Wednesday, March 20, 2013

Easy Sesame Noodles

This past Saturday, I went to my regular mid-morning yoga class, then headed home for a little lunch. I love the luxury of being home to make lunch on the weekends. So, I pulled out what has become an old standard recipe for me - though I haven't made it since the warmer months last summer. It's quick, easy, and very adaptable. The ingredients and directions are more guidelines than anything. Feel free to adjust the recipe to your taste and whatever ingredients you have on hand. 

First, prepare your vegetables. I peeled a couple of carrots before slicing into matchsticks. 
Gather some bell peppers - mine ended up equaling about a half a pepper. 

Whisk together a quick sauce.

Boil your noodles, add the veggies in the last couple of minutes of boiling, drain, rinse, and toss it all together!

Easy Sesame Noodles

Serves 2 as a main, 4 as a side. Keeps well for leftovers. 


4-5 oz. buckwheat soba noodles
2 small carrots, cut into matchsticks
variety of bell peppers, cut similar in size to the carrot matchsticks
2 green onions, sliced
sesame seeds, to taste

2 Tbsp neutral-tasting oil, such as canola or grapeseed
2-3 tsp soy sauce
a splash of fish sauce, to taste
dash ground ginger
juice of 1/2 lime
honey or sugar, to taste


Boil the noodles according to the package directions - this ended up being about 8 minutes for me. In the last 2 minutes, add the vegetables (minus the green onion). I actually forgot this step, so instead, just stir-fried the veggies in the same pot after the noodles were done. 
Drain the noodles and veggies, rinse with cold water.

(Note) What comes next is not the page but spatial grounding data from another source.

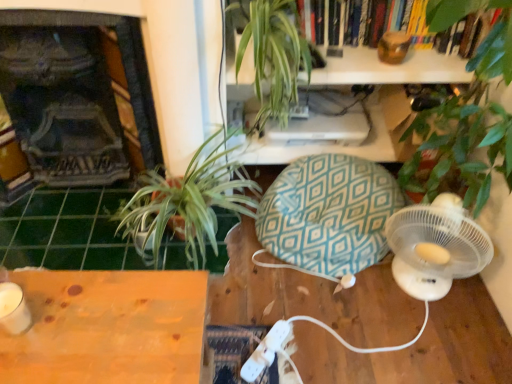 The height and width of the screenshot is (384, 512). Find the location of `vacant space in between white plastic wii controller at lower center and teal diamond-patterned bean bag chair at center`. vacant space in between white plastic wii controller at lower center and teal diamond-patterned bean bag chair at center is located at coordinates (293, 312). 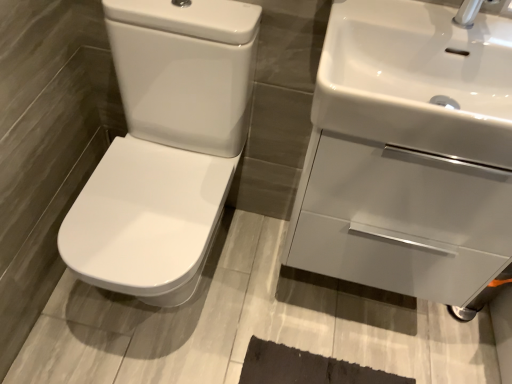 Question: Is point (373, 34) closer or farther from the camera than point (120, 44)?

Choices:
 (A) farther
 (B) closer

Answer: (B)

Question: In terms of height, does white glossy sink at upper right, the 2th sink viewed from the front, look taller or shorter compared to white glossy toilet at left?

Choices:
 (A) short
 (B) tall

Answer: (A)

Question: Which of these objects is positioned closest to the white glossy sink at upper right, which appears as the second sink when viewed from the back?

Choices:
 (A) white glossy toilet at left
 (B) white glossy sink at upper right, the 2th sink viewed from the front

Answer: (B)

Question: Which object is positioned farthest from the white glossy sink at upper right, which appears as the second sink when viewed from the back?

Choices:
 (A) white glossy sink at upper right, the 2th sink viewed from the front
 (B) white glossy toilet at left

Answer: (B) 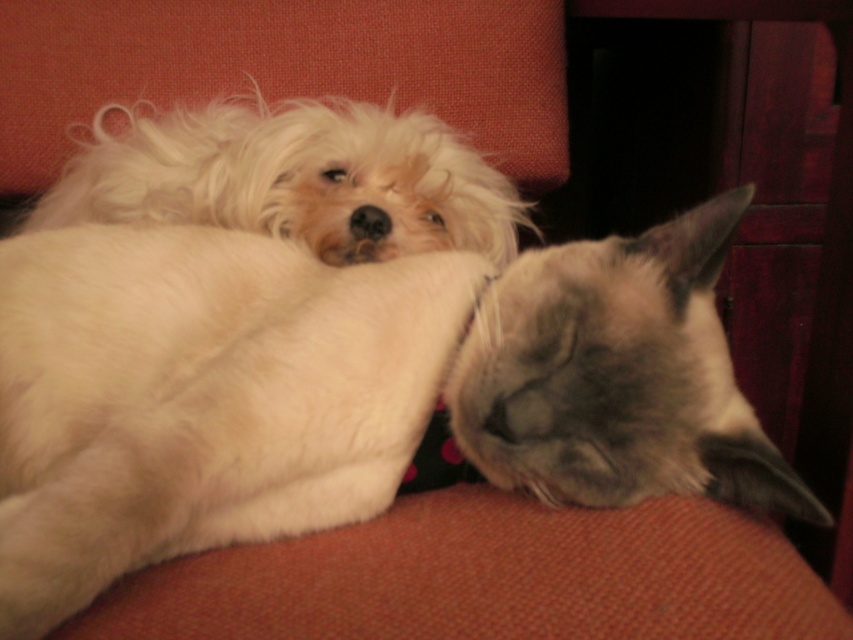 You are holding a 60 cm long measuring tape and want to measure the distance from the camera to the point at coordinates [663,464]. Can you reach it with your tape?

The distance between the camera and the point at coordinates [663,464] is 57.29 centimeters. Since your tape is 60 cm long, which is longer than the required distance, you can reach it with your tape. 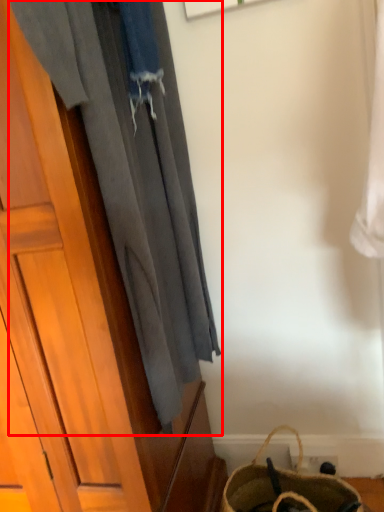 Question: From the image's perspective, where is curtain (annotated by the red box) located relative to handbag?

Choices:
 (A) below
 (B) above

Answer: (B) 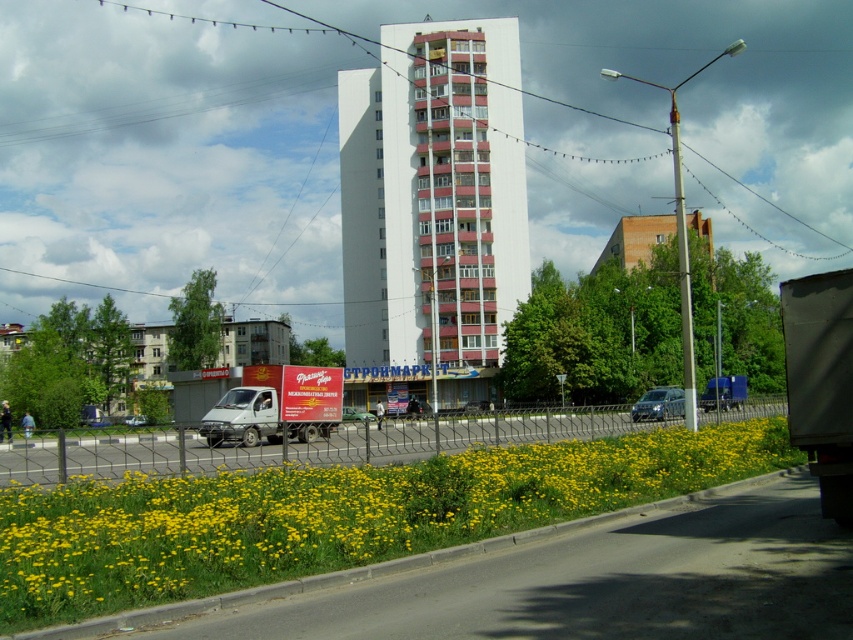 You are standing at the point with coordinates (x=244, y=417) in the urban scene. What object are you standing on?

You are standing on the white matte truck at center.

You are standing at the origin point of the coordinate system. Which direction should you face to look directly at the white smooth building at center?

The white smooth building at center is located at point (432, 209), so you should face northeast to look directly at it.

You are a delivery person trying to park your truck in a space that can only accommodate vehicles up to the width of the white smooth building at center. Can your white matte truck at center fit into this space?

The white smooth building at center might be wider than white matte truck at center, so there is a possibility that the truck can fit, but it depends on the exact width difference. Please verify the measurements before attempting to park. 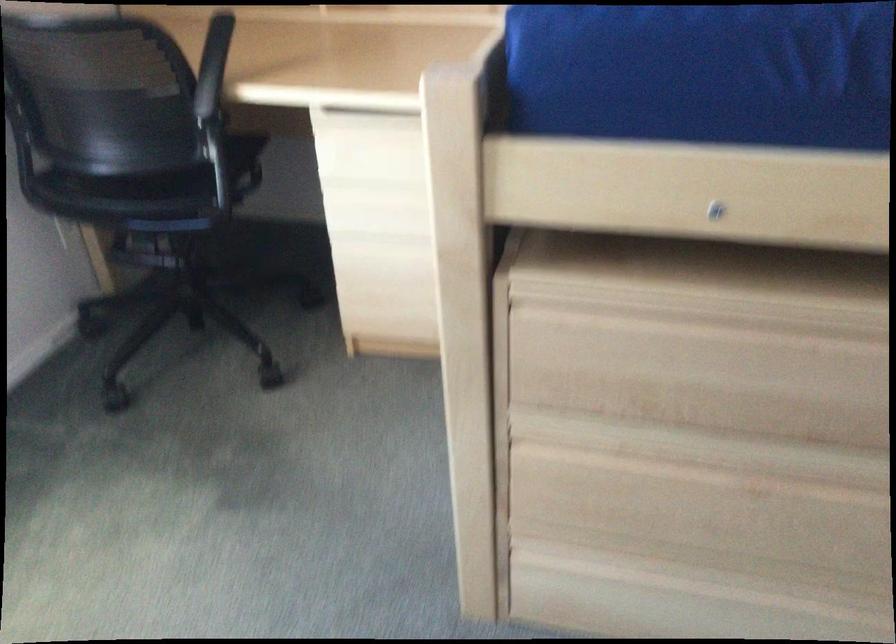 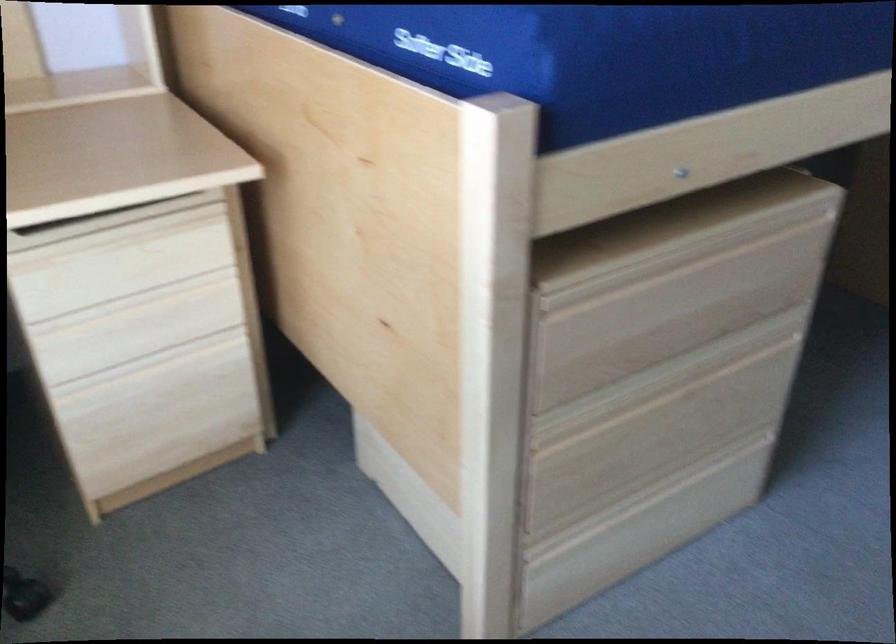 The point at (733, 292) is marked in the first image. Where is the corresponding point in the second image?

While the noodles are boiling, whisk the sauce ingredients together. Taste and adjust seasonings to your taste. 

Toss the the noodles and veggies with the sauce. Add the green onion and sprinkle sesame seeds throughout. Mix together and add more sesame seeds to garnish, as desired. 

This salad can be enjoyed warm, room temperature, or cold. I think this would also be great with some edamame thrown in, or with your choice of protein (chicken, tofu, shrimp, etc.). Enjoy!

Inspired by this recipe, and the Otsu recipes in Heidi Swanson's cookbooks.